▸ REQUIRED WORK
Each entry below must be given again word for word, with no pictures.

[Rendered page images]
*** Block opens ***

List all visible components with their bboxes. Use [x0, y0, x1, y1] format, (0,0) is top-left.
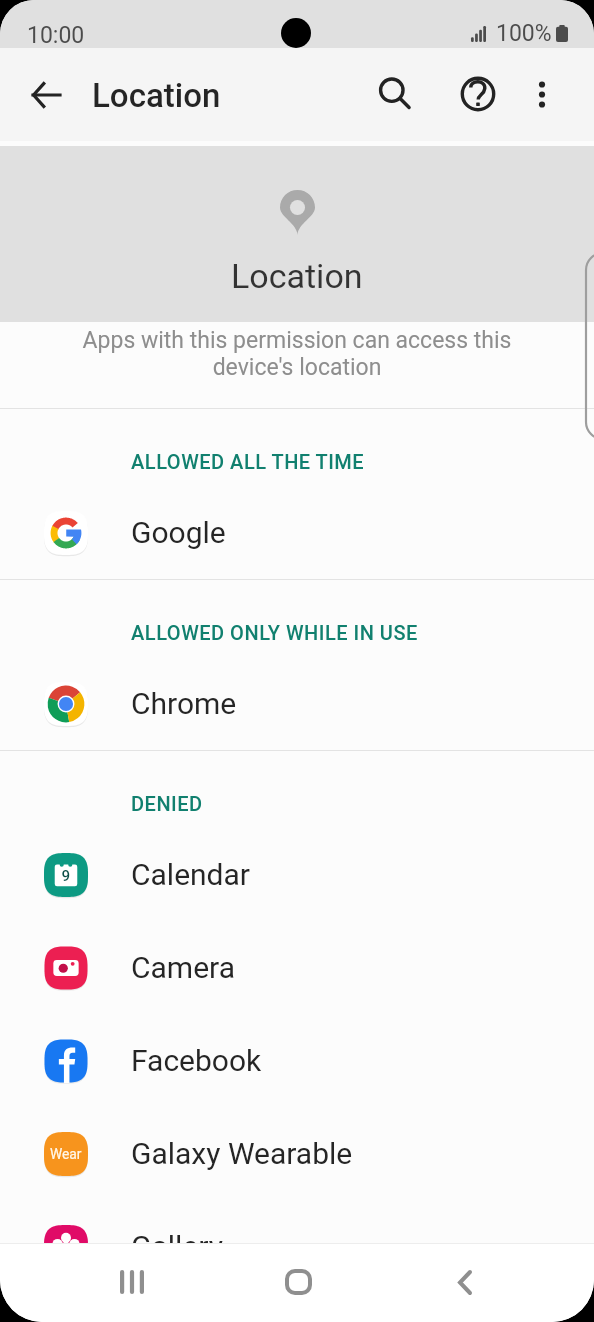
- button[interactable]: Calendar: [0, 828, 594, 921]
- button[interactable]: Help: [450, 66, 506, 122]
- staticText: ALLOWED ALL THE TIME: [131, 450, 365, 473]
- staticText: Camera: [131, 950, 235, 985]
- staticText: Facebook: [131, 1043, 262, 1078]
- button[interactable]: Chrome: [0, 657, 594, 750]
- staticText: DENIED: [131, 792, 203, 815]
- staticText: Apps with this permission can access thi…: [67, 327, 527, 380]
- button[interactable]: Camera: [0, 921, 594, 1014]
- button[interactable]: Gallery: [0, 1200, 594, 1293]
- staticText: 10:00: [27, 22, 85, 49]
- button[interactable]: Search: [367, 66, 423, 122]
- button[interactable]: Back: [437, 1254, 493, 1310]
- staticText: Location: [92, 76, 221, 115]
- staticText: Gallery: [131, 1229, 223, 1264]
- staticText: Galaxy Wearable: [131, 1136, 353, 1171]
- staticText: Location: [231, 256, 363, 296]
- staticText: ALLOWED ONLY WHILE IN USE: [131, 621, 418, 644]
- button[interactable]: Galaxy Wearable: [0, 1107, 594, 1200]
- staticText: 100%: [496, 20, 552, 47]
- button[interactable]: Facebook: [0, 1014, 594, 1107]
- staticText: Chrome: [131, 686, 237, 721]
- button[interactable]: Recent apps: [104, 1254, 160, 1310]
- staticText: Google: [131, 515, 226, 550]
- staticText: Calendar: [131, 857, 251, 892]
- button[interactable]: Navigate up: [18, 67, 74, 123]
- button[interactable]: Google: [0, 486, 594, 579]
- button[interactable]: More options: [514, 66, 570, 122]
- button[interactable]: Home: [270, 1254, 326, 1310]
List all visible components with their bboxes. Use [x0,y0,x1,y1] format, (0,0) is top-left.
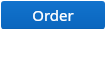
staticText: Order [32,5,74,25]
button[interactable]: Order [1,1,105,29]
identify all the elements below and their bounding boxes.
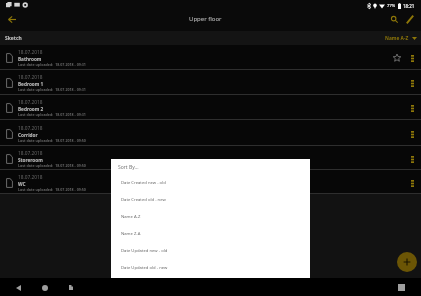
staticText: WC	[18, 181, 26, 187]
button[interactable]: Name A-Z	[111, 208, 310, 225]
staticText: Name A-Z	[121, 214, 141, 220]
button[interactable]: Add	[397, 252, 417, 272]
button[interactable]: 18.07.2018	[0, 70, 421, 94]
button[interactable]: Date Created old - new	[111, 191, 310, 208]
button[interactable]: Screenshot	[396, 282, 407, 293]
button[interactable]: More options	[406, 101, 418, 113]
button[interactable]: Favorite	[391, 51, 403, 63]
button[interactable]: Recents	[65, 282, 76, 293]
staticText: Date Created new - old	[121, 180, 166, 186]
staticText: Sketch	[5, 35, 22, 42]
button[interactable]: More options	[406, 152, 418, 164]
staticText: 77%	[387, 3, 396, 9]
button[interactable]: More options	[406, 176, 418, 188]
button[interactable]: Date Updated new - old	[111, 242, 310, 259]
button[interactable]: 18.07.2018	[0, 45, 421, 69]
button[interactable]: 18.07.2018	[0, 95, 421, 119]
staticText: Corridor	[18, 132, 38, 138]
staticText: Name A-Z	[385, 35, 409, 42]
staticText: Bathroom	[18, 56, 42, 62]
staticText: Last date uploaded: 18.07.2018 - 09:50	[18, 163, 86, 168]
button[interactable]: Edit	[403, 12, 417, 26]
button[interactable]: More options	[406, 76, 418, 88]
staticText: Storeroom	[18, 157, 43, 163]
staticText: 18.07.2018	[18, 150, 43, 157]
staticText: Last date uploaded: 18.07.2018 - 09:31	[18, 87, 86, 92]
staticText: Bedroom 1	[18, 81, 44, 87]
staticText: 18.07.2018	[18, 174, 43, 181]
staticText: Last date uploaded: 18.07.2018 - 09:50	[18, 138, 86, 143]
button[interactable]: Back	[5, 12, 19, 26]
staticText: Bedroom 2	[18, 106, 44, 112]
button[interactable]: More options	[406, 127, 418, 139]
button[interactable]: 18.07.2018	[0, 120, 421, 145]
button[interactable]: Name A-Z	[385, 35, 417, 42]
staticText: Date Created old - new	[121, 197, 166, 203]
staticText: 18:21	[403, 3, 415, 9]
staticText: Date Updated new - old	[121, 248, 168, 254]
staticText: 18.07.2018	[18, 99, 43, 106]
staticText: Last date uploaded: 18.07.2018 - 09:50	[18, 187, 86, 192]
staticText: Last date uploaded: 18.07.2018 - 09:31	[18, 112, 86, 117]
button[interactable]: Search	[387, 12, 401, 26]
button[interactable]: More options	[406, 51, 418, 63]
button[interactable]: Date Updated old - new	[111, 259, 310, 276]
button[interactable]: Home	[39, 282, 50, 293]
staticText: Upper floor	[189, 15, 222, 23]
button[interactable]: 18.07.2018	[0, 146, 421, 169]
staticText: Sort By...	[118, 164, 139, 171]
staticText: 18.07.2018	[18, 49, 43, 56]
staticText: 18.07.2018	[18, 125, 43, 132]
staticText: Name Z-A	[121, 231, 141, 237]
staticText: 18.07.2018	[18, 74, 43, 81]
button[interactable]: Back	[13, 282, 24, 293]
button[interactable]: Date Created new - old	[111, 174, 310, 191]
button[interactable]: 18.07.2018	[0, 170, 421, 193]
staticText: Date Updated old - new	[121, 265, 168, 271]
staticText: Last date uploaded: 18.07.2018 - 09:31	[18, 62, 86, 67]
button[interactable]: Name Z-A	[111, 225, 310, 242]
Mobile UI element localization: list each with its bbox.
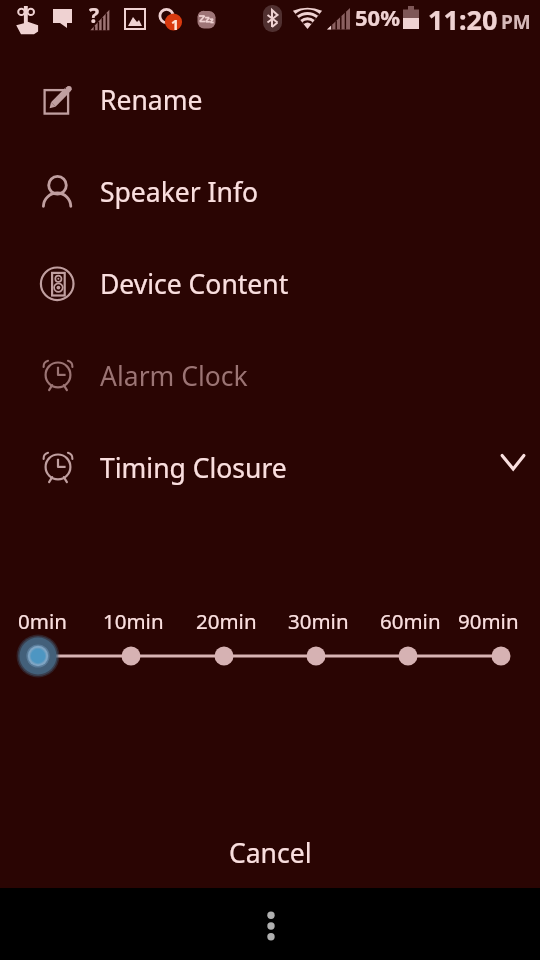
staticText: Rename bbox=[100, 82, 203, 118]
staticText: 0min bbox=[18, 607, 67, 630]
staticText: 10min bbox=[103, 607, 164, 630]
staticText: ? bbox=[89, 1, 100, 30]
staticText: 20min bbox=[196, 607, 257, 630]
staticText: Timing Closure bbox=[100, 450, 287, 486]
button[interactable]: Rename bbox=[0, 54, 540, 146]
button[interactable]: Alarm Clock bbox=[0, 330, 540, 422]
button[interactable]: Speaker Info bbox=[0, 146, 540, 238]
button[interactable]: Timing Closure bbox=[0, 422, 540, 514]
button[interactable]: More options bbox=[240, 894, 300, 954]
staticText: Alarm Clock bbox=[100, 358, 248, 394]
staticText: 60min bbox=[380, 607, 441, 630]
staticText: 90min bbox=[458, 607, 519, 630]
staticText: Speaker Info bbox=[100, 174, 259, 210]
staticText: 11:20 bbox=[428, 1, 498, 38]
staticText: 30min bbox=[288, 607, 349, 630]
button[interactable]: Cancel bbox=[0, 786, 540, 888]
staticText: 1 bbox=[171, 15, 180, 34]
staticText: Cancel bbox=[229, 835, 312, 871]
staticText: 50% bbox=[355, 2, 401, 32]
button[interactable]: Expand bbox=[476, 436, 540, 500]
button[interactable]: Device Content bbox=[0, 238, 540, 330]
staticText: PM bbox=[501, 9, 531, 35]
staticText: Device Content bbox=[100, 266, 289, 302]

*** Block closes ***

▸ OUTPUT BELOW
List all visible components with their bboxes. Use [x0, y0, x1, y1] format, (0,0) is top-left.
- button[interactable]: Calendar: [0, 828, 594, 921]
- button[interactable]: Help: [450, 66, 506, 122]
- staticText: ALLOWED ALL THE TIME: [131, 450, 365, 473]
- staticText: Camera: [131, 950, 235, 985]
- staticText: Facebook: [131, 1043, 262, 1078]
- button[interactable]: Chrome: [0, 657, 594, 750]
- staticText: DENIED: [131, 792, 203, 815]
- staticText: Apps with this permission can access thi…: [67, 327, 527, 380]
- button[interactable]: Camera: [0, 921, 594, 1014]
- button[interactable]: Gallery: [0, 1200, 594, 1293]
- staticText: 10:00: [27, 22, 85, 49]
- button[interactable]: Search: [367, 66, 423, 122]
- button[interactable]: Back: [437, 1254, 493, 1310]
- staticText: Location: [92, 76, 221, 115]
- staticText: Gallery: [131, 1229, 223, 1264]
- staticText: Galaxy Wearable: [131, 1136, 353, 1171]
- staticText: Location: [231, 256, 363, 296]
- staticText: ALLOWED ONLY WHILE IN USE: [131, 621, 418, 644]
- button[interactable]: Galaxy Wearable: [0, 1107, 594, 1200]
- staticText: 100%: [496, 20, 552, 47]
- button[interactable]: Facebook: [0, 1014, 594, 1107]
- staticText: Chrome: [131, 686, 237, 721]
- button[interactable]: Recent apps: [104, 1254, 160, 1310]
- staticText: Google: [131, 515, 226, 550]
- staticText: Calendar: [131, 857, 251, 892]
- button[interactable]: Navigate up: [18, 67, 74, 123]
- button[interactable]: Google: [0, 486, 594, 579]
- button[interactable]: More options: [514, 66, 570, 122]
- button[interactable]: Home: [270, 1254, 326, 1310]
List all visible components with their bboxes. Use [x0,y0,x1,y1] format, (0,0) is top-left.
staticText: Order [32,5,74,25]
button[interactable]: Order [1,1,105,29]
identify all the elements below and their bounding boxes.
staticText: WC	[18, 181, 26, 187]
button[interactable]: Name A-Z	[111, 208, 310, 225]
staticText: Name A-Z	[121, 214, 141, 220]
button[interactable]: Add	[397, 252, 417, 272]
button[interactable]: 18.07.2018	[0, 70, 421, 94]
button[interactable]: Date Created old - new	[111, 191, 310, 208]
button[interactable]: Screenshot	[396, 282, 407, 293]
button[interactable]: More options	[406, 101, 418, 113]
button[interactable]: Favorite	[391, 51, 403, 63]
button[interactable]: Recents	[65, 282, 76, 293]
staticText: Date Created new - old	[121, 180, 166, 186]
staticText: Sketch	[5, 35, 22, 42]
button[interactable]: More options	[406, 152, 418, 164]
staticText: 77%	[387, 3, 396, 9]
button[interactable]: More options	[406, 176, 418, 188]
button[interactable]: Date Updated new - old	[111, 242, 310, 259]
button[interactable]: 18.07.2018	[0, 45, 421, 69]
button[interactable]: 18.07.2018	[0, 95, 421, 119]
staticText: Corridor	[18, 132, 38, 138]
staticText: Name A-Z	[385, 35, 409, 42]
staticText: Bathroom	[18, 56, 42, 62]
staticText: Last date uploaded: 18.07.2018 - 09:50	[18, 163, 86, 168]
button[interactable]: Edit	[403, 12, 417, 26]
button[interactable]: More options	[406, 76, 418, 88]
staticText: Storeroom	[18, 157, 43, 163]
staticText: 18.07.2018	[18, 150, 43, 157]
staticText: Last date uploaded: 18.07.2018 - 09:31	[18, 87, 86, 92]
staticText: Bedroom 1	[18, 81, 44, 87]
staticText: 18.07.2018	[18, 174, 43, 181]
staticText: Last date uploaded: 18.07.2018 - 09:50	[18, 138, 86, 143]
button[interactable]: Back	[5, 12, 19, 26]
staticText: Bedroom 2	[18, 106, 44, 112]
button[interactable]: More options	[406, 127, 418, 139]
button[interactable]: 18.07.2018	[0, 120, 421, 145]
button[interactable]: Name A-Z	[385, 35, 417, 42]
staticText: Date Created old - new	[121, 197, 166, 203]
staticText: 18:21	[403, 3, 415, 9]
staticText: Date Updated new - old	[121, 248, 168, 254]
staticText: 18.07.2018	[18, 99, 43, 106]
staticText: Last date uploaded: 18.07.2018 - 09:50	[18, 187, 86, 192]
staticText: Last date uploaded: 18.07.2018 - 09:31	[18, 112, 86, 117]
button[interactable]: Search	[387, 12, 401, 26]
button[interactable]: More options	[406, 51, 418, 63]
button[interactable]: Date Updated old - new	[111, 259, 310, 276]
button[interactable]: Home	[39, 282, 50, 293]
staticText: Upper floor	[189, 15, 222, 23]
button[interactable]: 18.07.2018	[0, 146, 421, 169]
staticText: Sort By...	[118, 164, 139, 171]
staticText: 18.07.2018	[18, 49, 43, 56]
staticText: 18.07.2018	[18, 125, 43, 132]
staticText: Name Z-A	[121, 231, 141, 237]
staticText: 18.07.2018	[18, 74, 43, 81]
button[interactable]: Back	[13, 282, 24, 293]
button[interactable]: Date Created new - old	[111, 174, 310, 191]
button[interactable]: 18.07.2018	[0, 170, 421, 193]
staticText: Date Updated old - new	[121, 265, 168, 271]
staticText: Last date uploaded: 18.07.2018 - 09:31	[18, 62, 86, 67]
button[interactable]: Name Z-A	[111, 225, 310, 242]
Mobile UI element localization: list each with its bbox.
staticText: Rename bbox=[100, 82, 203, 118]
staticText: 0min bbox=[18, 607, 67, 630]
staticText: 10min bbox=[103, 607, 164, 630]
staticText: ? bbox=[89, 1, 100, 30]
staticText: 20min bbox=[196, 607, 257, 630]
staticText: Timing Closure bbox=[100, 450, 287, 486]
button[interactable]: Rename bbox=[0, 54, 540, 146]
button[interactable]: Alarm Clock bbox=[0, 330, 540, 422]
button[interactable]: Speaker Info bbox=[0, 146, 540, 238]
button[interactable]: Timing Closure bbox=[0, 422, 540, 514]
button[interactable]: More options bbox=[240, 894, 300, 954]
staticText: Alarm Clock bbox=[100, 358, 248, 394]
staticText: 60min bbox=[380, 607, 441, 630]
staticText: 90min bbox=[458, 607, 519, 630]
staticText: Speaker Info bbox=[100, 174, 259, 210]
staticText: 11:20 bbox=[428, 1, 498, 38]
staticText: 30min bbox=[288, 607, 349, 630]
button[interactable]: Cancel bbox=[0, 786, 540, 888]
staticText: 1 bbox=[171, 15, 180, 34]
staticText: Cancel bbox=[229, 835, 312, 871]
staticText: 50% bbox=[355, 2, 401, 32]
button[interactable]: Expand bbox=[476, 436, 540, 500]
button[interactable]: Device Content bbox=[0, 238, 540, 330]
staticText: PM bbox=[501, 9, 531, 35]
staticText: Device Content bbox=[100, 266, 289, 302]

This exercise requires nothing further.